For this exercise, please find the lines in the entries that include the word "South" and copy them.

╭─ Available records

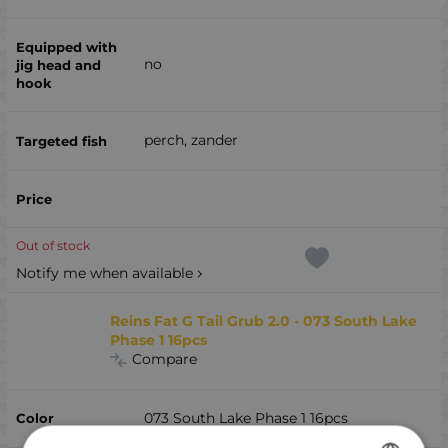
no
perch, zander
Out of stock
Notify me when available
Reins Fat G Tail Grub 2.0 - 073 South Lake
Phase 1 16pcs
Compare
073 South Lake Phase 1 16pcs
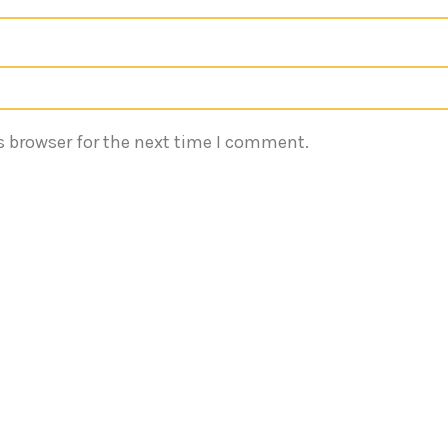
s browser for the next time I comment.
Quick Links
Reach 
Terms of Services
Emaa
540
Privacy Policy
About
inf
Services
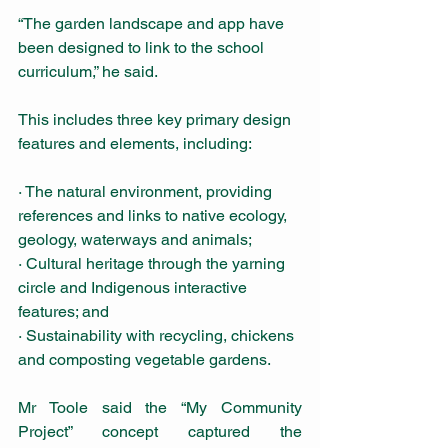
“The garden landscape and app have 
been designed to link to the school 
curriculum,” he said.
This includes three key primary design 
features and elements, including: 
· The natural environment, providing 
references and links to native ecology, 
geology, waterways and animals;
· Cultural heritage through the yarning 
circle and Indigenous interactive 
features; and
· Sustainability with recycling, chickens 
and composting vegetable gardens.
Mr Toole said the “My Community 
Project” concept captured the 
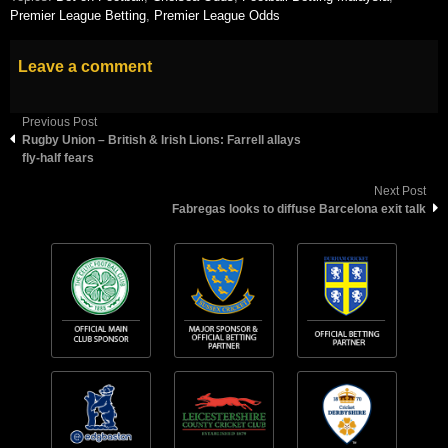
Premier League Betting
,
Premier League Odds
Leave a comment
Previous Post
Rugby Union – British & Irish Lions: Farrell allays
fly-half fears
Next Post
Fabregas looks to diffuse Barcelona exit talk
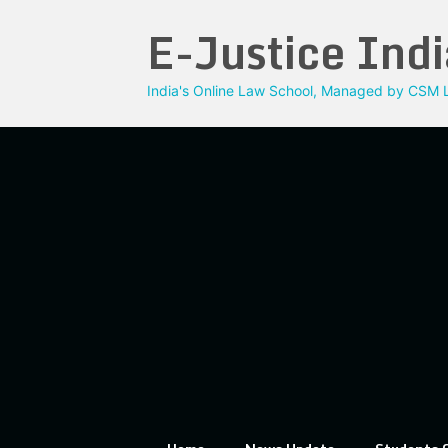
Skip
E-Justice Indi
to
content
India's Online Law School, Managed by CSM L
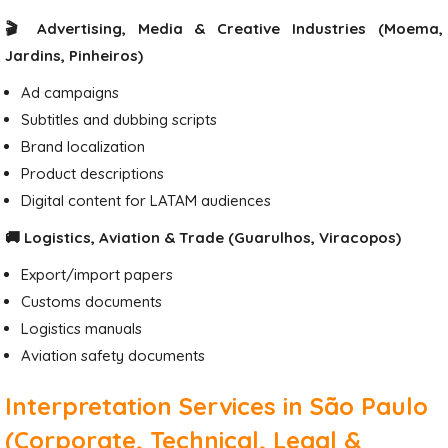
🎬 Advertising, Media & Creative Industries (Moema,
Jardins, Pinheiros)
Ad campaigns
Subtitles and dubbing scripts
Brand localization
Product descriptions
Digital content for LATAM audiences
🚚 Logistics, Aviation & Trade (Guarulhos, Viracopos)
Export/import papers
Customs documents
Logistics manuals
Aviation safety documents
Interpretation Services in São Paulo
(Corporate, Technical, Legal &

╰─

▸ **Written solution**
Reins Fat G Tail Grub 2.0 - 073 South Lake
073 South Lake Phase 1 16pcs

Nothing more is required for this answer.